WHAT YOU ARE ASKED TO DO ::
Which lines of the entries contain the string "entro"? Copy each of them.

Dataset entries
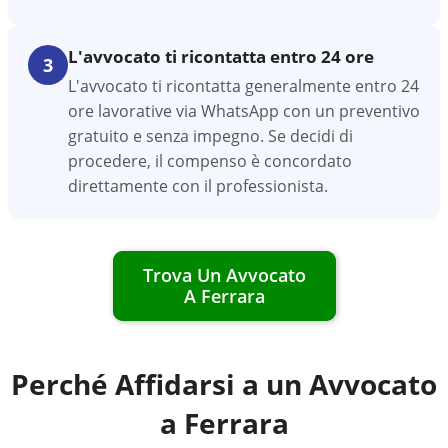
L'avvocato ti ricontatta entro 24 ore
3
L'avvocato ti ricontatta generalmente entro 24
ore lavorative via WhatsApp con un preventivo
gratuito e senza impegno. Se decidi di
procedere, il compenso è concordato
direttamente con il professionista.
Trova Un Avvocato
A
Ferrara
Perché Affidarsi a un Avvocato
a
Ferrara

OUTPUT BELOW ::
L'avvocato ti ricontatta entro 24 ore
L'avvocato ti ricontatta generalmente entro 24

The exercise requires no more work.